The subject’s new street cred has helped remove the stigma around the pursuit of happiness. It used to be viewed by some that working towards a goal of attaining more joy in your life was a selfish pursuit. For example, in Japan, striving for personal happiness is somewhat frowned upon because the emphasis there is on the well-being of society as a whole. Now, we know that striving for it is part of routine self-care.
With that in mind, consider these pathways to finding your bliss…
- Keep a gratitude journal. Psychologist Sonja Lyubomirksy from University of
California,Riverside found that people recorded the things for which they were grateful each day over a six-week period had greater life satisfaction.

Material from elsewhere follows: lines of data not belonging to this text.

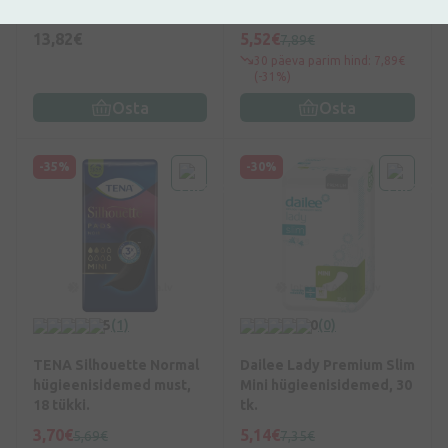
hügieenisidemed, 30 tk.
13,82€
5,52€
7,89€
30 päeva parim hind: 7,89€
(-31%)
Osta
Osta
-35%
-30%
5
(1)
0
(0)
TENA Silhouette Normal
Dailee Lady Premium Slim
hügieenisidemed must,
Mini hügieenisidemed, 30
18 tükki.
tk.
3,70€
5,14€
5,69€
7,35€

2. Make the connection to others. Researchers have found that nearly everyone feels happier when they are with other people.
3. Talk it out. A Time magazine poll showed that the top tactic for improving mood is chatting with friends or family.
4. Have a little faith. There’s scientific evidence that suggests that those who practice some sort of religion are happier and can cope better with very stressful conditions. The belief is that religion allows you to see the world in a positive way.
5. Come out of your shell. Acting extroverted (even when you don’t feel like you really are) makes people happier, than behaving like a wallflower. However, in prison, introverts are happier than extroverts, according to one Austrian study.
6. Here’s to your health. Sociological research Glenn Firebaugh from Pennsylvania State University found physical health was the best single predictor of happiness.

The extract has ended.